# DATA RECORDS
┏━━
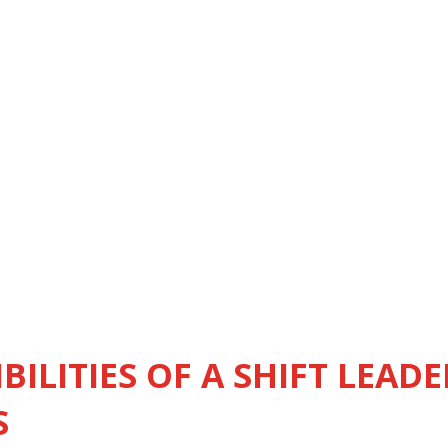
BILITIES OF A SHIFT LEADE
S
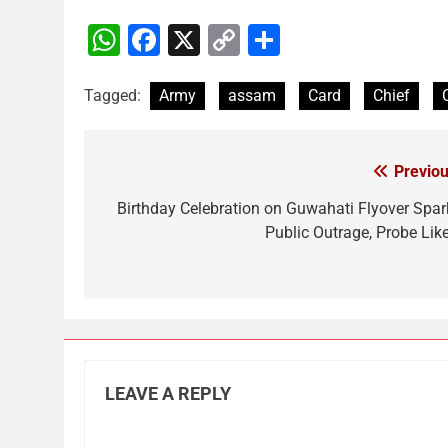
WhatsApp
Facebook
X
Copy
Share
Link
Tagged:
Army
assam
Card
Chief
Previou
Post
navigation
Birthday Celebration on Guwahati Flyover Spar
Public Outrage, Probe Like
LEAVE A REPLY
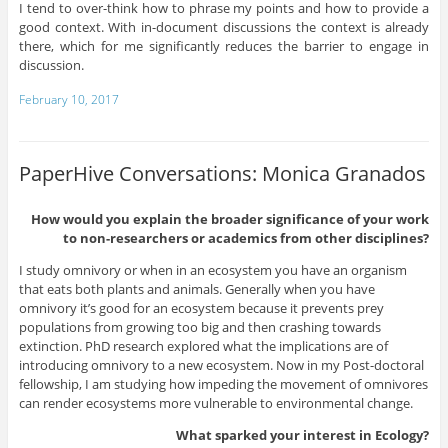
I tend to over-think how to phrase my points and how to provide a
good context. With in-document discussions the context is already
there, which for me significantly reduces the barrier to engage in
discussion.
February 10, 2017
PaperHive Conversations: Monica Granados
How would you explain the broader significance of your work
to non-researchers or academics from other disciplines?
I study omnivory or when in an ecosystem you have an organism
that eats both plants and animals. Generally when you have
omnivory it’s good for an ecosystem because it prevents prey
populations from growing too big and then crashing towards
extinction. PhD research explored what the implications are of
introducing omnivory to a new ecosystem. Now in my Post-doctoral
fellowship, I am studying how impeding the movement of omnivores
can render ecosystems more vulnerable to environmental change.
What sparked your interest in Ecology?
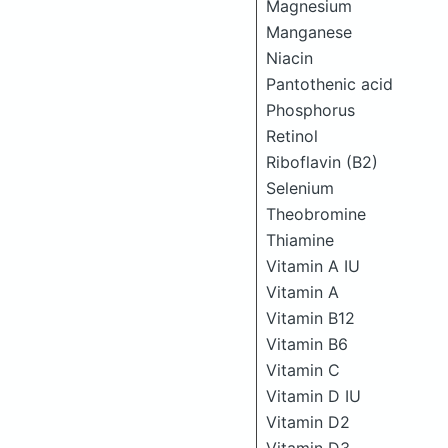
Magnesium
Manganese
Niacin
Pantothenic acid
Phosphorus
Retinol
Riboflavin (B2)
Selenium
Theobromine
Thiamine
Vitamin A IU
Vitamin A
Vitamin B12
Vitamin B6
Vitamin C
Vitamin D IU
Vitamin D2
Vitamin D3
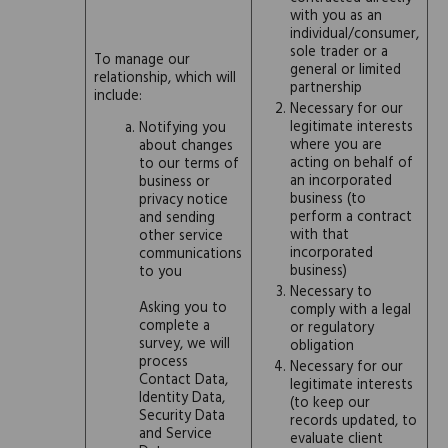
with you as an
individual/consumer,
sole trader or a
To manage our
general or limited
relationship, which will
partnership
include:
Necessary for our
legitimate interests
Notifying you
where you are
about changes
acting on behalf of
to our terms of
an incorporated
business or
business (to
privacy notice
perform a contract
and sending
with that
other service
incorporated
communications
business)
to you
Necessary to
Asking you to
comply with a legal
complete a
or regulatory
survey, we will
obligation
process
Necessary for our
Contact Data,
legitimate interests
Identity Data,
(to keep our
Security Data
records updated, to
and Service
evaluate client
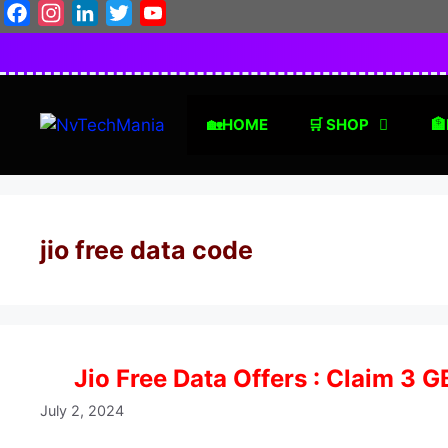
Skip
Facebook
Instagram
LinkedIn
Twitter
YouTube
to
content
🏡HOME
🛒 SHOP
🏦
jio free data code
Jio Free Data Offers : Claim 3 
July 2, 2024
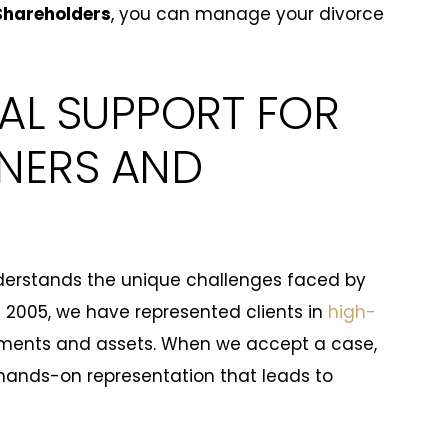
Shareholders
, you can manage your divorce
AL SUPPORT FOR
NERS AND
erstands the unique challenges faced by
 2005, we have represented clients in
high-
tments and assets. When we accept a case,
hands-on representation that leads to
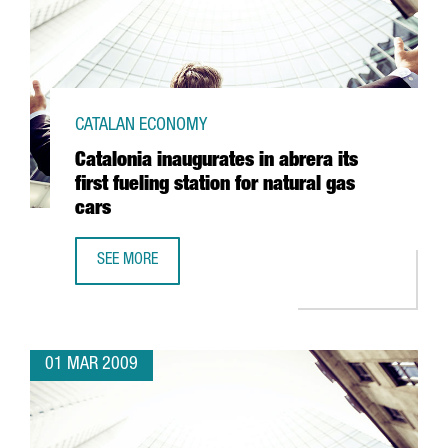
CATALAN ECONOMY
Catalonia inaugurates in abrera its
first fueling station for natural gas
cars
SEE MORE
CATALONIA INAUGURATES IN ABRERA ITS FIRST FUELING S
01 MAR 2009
┗━━
# HOW TO COMPLETE THIS TASK
Starting with the line above that holds "Vitamin A IU", restate each line word for word up to and including the line that holds "other service". Drop the pictures.

# REPLY
Vitamin A IU
Vitamin A
Vitamin B12
Vitamin B6
Vitamin C
Vitamin D IU
Vitamin D2
Vitamin D3
with you as an
individual/consumer,
sole trader or a
To manage our
general or limited
relationship, which will
partnership
include:
Necessary for our
legitimate interests
Notifying you
where you are
about changes
acting on behalf of
to our terms of
an incorporated
business or
business (to
privacy notice
perform a contract
and sending
with that
other service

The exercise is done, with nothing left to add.